------ Records for the task

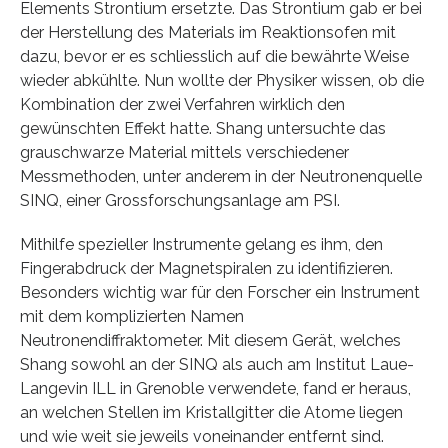
Elements Strontium ersetzte. Das Strontium gab er bei
der Herstellung des Materials im Reaktionsofen mit
dazu, bevor er es schliesslich auf die bewährte Weise
wieder abkühlte. Nun wollte der Physiker wissen, ob die
Kombination der zwei Verfahren wirklich den
gewünschten Effekt hatte. Shang untersuchte das
grauschwarze Material mittels verschiedener
Messmethoden, unter anderem in der Neutronenquelle
SINQ, einer Grossforschungsanlage am PSI.
Mithilfe spezieller Instrumente gelang es ihm, den
Fingerabdruck der Magnetspiralen zu identifizieren.
Besonders wichtig war für den Forscher ein Instrument
mit dem komplizierten Namen
Neutronendiffraktometer. Mit diesem Gerät, welches
Shang sowohl an der SINQ als auch am Institut Laue-
Langevin ILL in Grenoble verwendete, fand er heraus,
an welchen Stellen im Kristallgitter die Atome liegen
und wie weit sie jeweils voneinander entfernt sind.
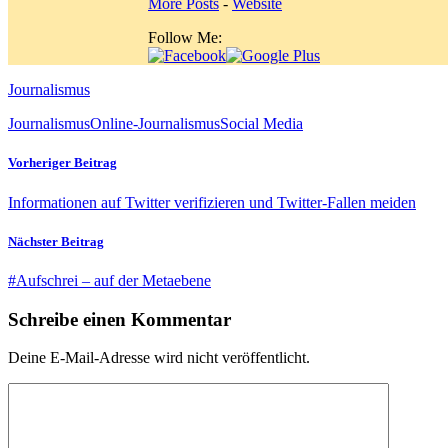
More Posts
-
Website
Follow Me:
Journalismus
Journalismus
Online-Journalismus
Social Media
Vorheriger Beitrag
Informationen auf Twitter verifizieren und Twitter-Fallen meiden
Nächster Beitrag
#Aufschrei – auf der Metaebene
Schreibe einen Kommentar
Deine E-Mail-Adresse wird nicht veröffentlicht.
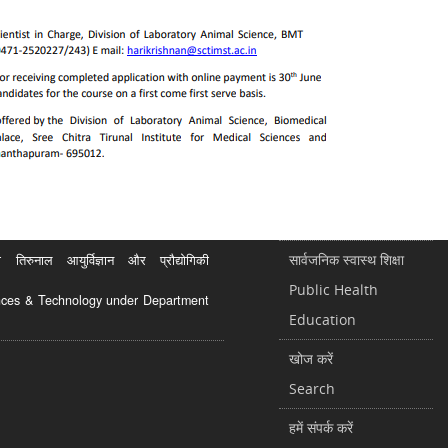
सार्वजनिक स्वास्थ शिक्षा
रुनाल आयुर्विज्ञान और प्रौद्योगिकी
Public Health
ciences & Technology under Department
Education
खोज करें
Search
हमें संपर्क करें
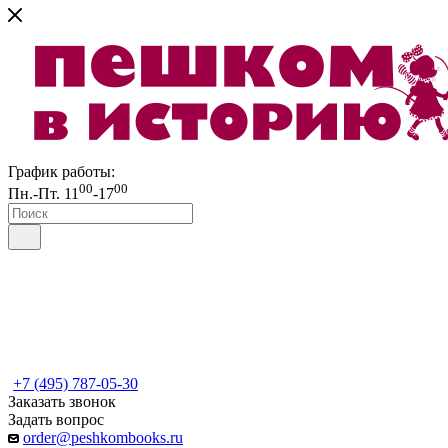
График работы:
00
00
Пн.-Пт. 11
-17
+7 (495) 787-05-30
Заказать звонок
Задать вопрос
order@peshkombooks.ru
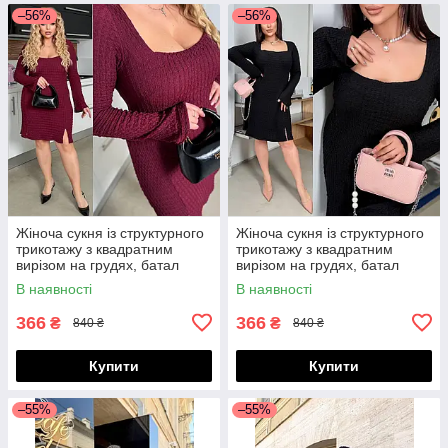
–56%
–56%
Жіноча сукня із структурного
Жіноча сукня із структурного
трикотажу з квадратним
трикотажу з квадратним
вирізом на грудях, батал
вирізом на грудях, батал
великі розміри
великі розміри
В наявності
В наявності
366
366
₴
₴
840 ₴
840 ₴
Купити
Купити
–55%
–55%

------------

Prompt: From the records above, write out exactly the lines that begin at the line with "der Herstellung des" and end at the line with "Social Media". Pictures must not appear in the output.

Task result:
der Herstellung des Materials im Reaktionsofen mit
dazu, bevor er es schliesslich auf die bewährte Weise
wieder abkühlte. Nun wollte der Physiker wissen, ob die
Kombination der zwei Verfahren wirklich den
gewünschten Effekt hatte. Shang untersuchte das
grauschwarze Material mittels verschiedener
Messmethoden, unter anderem in der Neutronenquelle
SINQ, einer Grossforschungsanlage am PSI.
Mithilfe spezieller Instrumente gelang es ihm, den
Fingerabdruck der Magnetspiralen zu identifizieren.
Besonders wichtig war für den Forscher ein Instrument
mit dem komplizierten Namen
Neutronendiffraktometer. Mit diesem Gerät, welches
Shang sowohl an der SINQ als auch am Institut Laue-
Langevin ILL in Grenoble verwendete, fand er heraus,
an welchen Stellen im Kristallgitter die Atome liegen
und wie weit sie jeweils voneinander entfernt sind.
More Posts
-
Website
Follow Me:
Journalismus
Journalismus
Online-Journalismus
Social Media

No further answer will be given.